In this study, unique hybrid structures were constructed between a Ce-based metal-organic framework (Ce-MOF)
and graphitic carbon nitride (g-C3N4) materials. In addition, the g-C3N4 materials used for these heterostructures
were prepared by five different methods, namely the conventional pyrolysis method, chemical exfoliation by a
strong acid, activation by an alkaline hydrothermal treatment, melamine-cyanuric acid supramolecular assembly
with a mechanochemical method, and by the solvothermally pre-treated method. The structural and morphological
properties of the resulting g-C3N4 sheets and their composites were characterized using scanning electron
microscopy (SEM), X-ray diffraction (XRD), Fourier transform infrared spectrometry (FTIR), thermogravimetric
analysis-derivative thermogravimetry (TGA-DTG), diffuse reflectance UV–vis spectroscopy (UV–vis DRS) and N2
sorption-desorption isotherms (BET). Finally, the photocatalytic performance of the composites was determined
by following the photocatalytic degradation of methylene blue (MB) in an aqueous solution under UV–visible
light irradiation.

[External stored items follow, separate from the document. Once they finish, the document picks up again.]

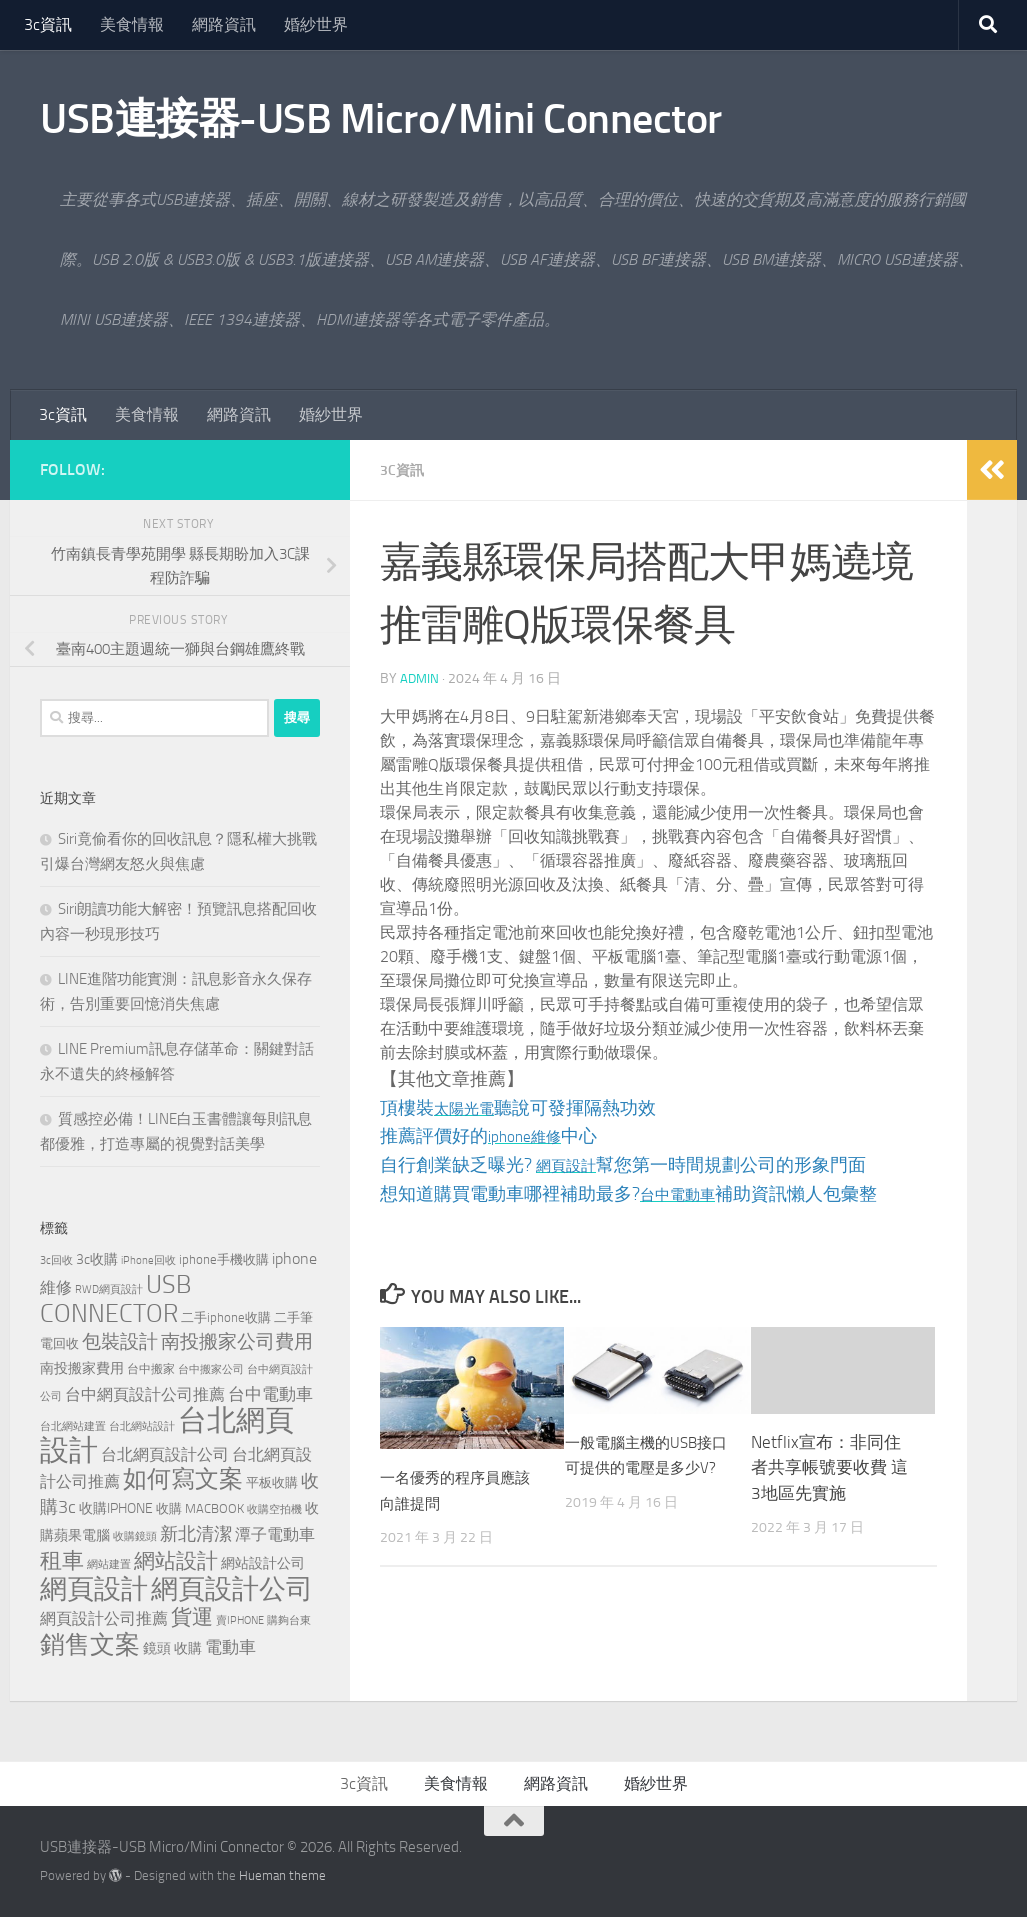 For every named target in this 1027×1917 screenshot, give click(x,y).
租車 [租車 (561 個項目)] (62, 1561)
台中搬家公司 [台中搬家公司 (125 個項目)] (211, 1369)
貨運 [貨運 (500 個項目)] (192, 1616)
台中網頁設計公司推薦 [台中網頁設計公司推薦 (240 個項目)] (145, 1394)
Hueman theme (282, 1875)
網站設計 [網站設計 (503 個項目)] (176, 1560)
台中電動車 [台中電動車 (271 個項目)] (270, 1394)
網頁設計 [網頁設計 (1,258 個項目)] (94, 1589)
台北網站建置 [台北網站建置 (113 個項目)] (73, 1426)
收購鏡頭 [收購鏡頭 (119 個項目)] (135, 1536)
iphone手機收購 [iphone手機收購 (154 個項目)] (224, 1259)
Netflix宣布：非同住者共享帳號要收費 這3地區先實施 (829, 1466)
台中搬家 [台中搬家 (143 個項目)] (151, 1368)
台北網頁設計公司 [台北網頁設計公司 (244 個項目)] (165, 1454)
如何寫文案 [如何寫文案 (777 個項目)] (183, 1479)
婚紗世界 (316, 24)
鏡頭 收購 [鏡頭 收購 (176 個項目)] (172, 1648)
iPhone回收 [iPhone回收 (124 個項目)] (148, 1260)
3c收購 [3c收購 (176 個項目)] (97, 1259)
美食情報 (132, 24)
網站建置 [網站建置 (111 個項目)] (109, 1564)
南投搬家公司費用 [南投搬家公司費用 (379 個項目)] (237, 1341)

It was found that the photocatalytic efficiency of the Ce-MOF/g-C3N4‒TS composite was
significantly higher than that of their counterparts (Ce-MOF or g-C3N4‒TS) for the photocatalytic degradation of
MB. When employing the composite, UV light-induced degradation of MB yielded an efficiency of 96.5% after
120 min for a dye solution containing 10 mg/L MB. This corresponds to a 5-fold or 2-fold improvement of the
rate constant (k) when compared to the Ce-MOF or g-C3N4, respectively.